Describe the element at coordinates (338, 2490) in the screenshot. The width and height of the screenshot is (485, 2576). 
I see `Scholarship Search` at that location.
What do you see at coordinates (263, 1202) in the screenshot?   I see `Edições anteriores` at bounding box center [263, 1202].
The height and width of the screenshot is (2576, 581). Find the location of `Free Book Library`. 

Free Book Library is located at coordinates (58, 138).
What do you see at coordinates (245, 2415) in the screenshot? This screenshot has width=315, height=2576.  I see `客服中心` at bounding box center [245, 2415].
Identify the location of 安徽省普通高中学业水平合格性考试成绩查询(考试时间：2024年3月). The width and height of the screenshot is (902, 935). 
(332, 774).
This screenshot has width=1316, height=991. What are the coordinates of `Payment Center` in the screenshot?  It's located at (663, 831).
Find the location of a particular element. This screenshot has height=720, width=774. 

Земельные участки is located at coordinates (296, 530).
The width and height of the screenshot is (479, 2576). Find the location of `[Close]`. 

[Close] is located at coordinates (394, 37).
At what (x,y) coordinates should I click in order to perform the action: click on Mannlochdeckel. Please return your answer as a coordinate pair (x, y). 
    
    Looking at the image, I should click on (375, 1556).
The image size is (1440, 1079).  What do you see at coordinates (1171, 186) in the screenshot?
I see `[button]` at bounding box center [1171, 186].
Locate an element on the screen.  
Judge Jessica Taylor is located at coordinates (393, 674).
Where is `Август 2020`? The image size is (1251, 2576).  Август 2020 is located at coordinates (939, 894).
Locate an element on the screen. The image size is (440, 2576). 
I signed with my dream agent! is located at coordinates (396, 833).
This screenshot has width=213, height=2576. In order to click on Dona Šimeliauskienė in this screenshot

^^^^^^^^^^^^^^^^

Your goal:
The reply should be a precise retyping of all the data.

Response to the task:
Describe the element at coordinates (338, 2490) in the screenshot. The width and height of the screenshot is (485, 2576). 
I see `Scholarship Search` at that location.
What do you see at coordinates (263, 1202) in the screenshot?   I see `Edições anteriores` at bounding box center [263, 1202].
The height and width of the screenshot is (2576, 581). Find the location of `Free Book Library`. 

Free Book Library is located at coordinates (58, 138).
What do you see at coordinates (245, 2415) in the screenshot? This screenshot has width=315, height=2576.  I see `客服中心` at bounding box center [245, 2415].
Identify the location of 安徽省普通高中学业水平合格性考试成绩查询(考试时间：2024年3月). The width and height of the screenshot is (902, 935). 
(332, 774).
This screenshot has width=1316, height=991. What are the coordinates of `Payment Center` in the screenshot?  It's located at (663, 831).
Find the location of a particular element. This screenshot has height=720, width=774. 

Земельные участки is located at coordinates (296, 530).
The width and height of the screenshot is (479, 2576). Find the location of `[Close]`. 

[Close] is located at coordinates (394, 37).
At what (x,y) coordinates should I click in order to perform the action: click on Mannlochdeckel. Please return your answer as a coordinate pair (x, y). 
    
    Looking at the image, I should click on (375, 1556).
The image size is (1440, 1079).  What do you see at coordinates (1171, 186) in the screenshot?
I see `[button]` at bounding box center [1171, 186].
Locate an element on the screen.  
Judge Jessica Taylor is located at coordinates (393, 674).
Where is `Август 2020`? The image size is (1251, 2576).  Август 2020 is located at coordinates (939, 894).
Locate an element on the screen. The image size is (440, 2576). 
I signed with my dream agent! is located at coordinates (396, 833).
This screenshot has width=213, height=2576. In order to click on Dona Šimeliauskienė in this screenshot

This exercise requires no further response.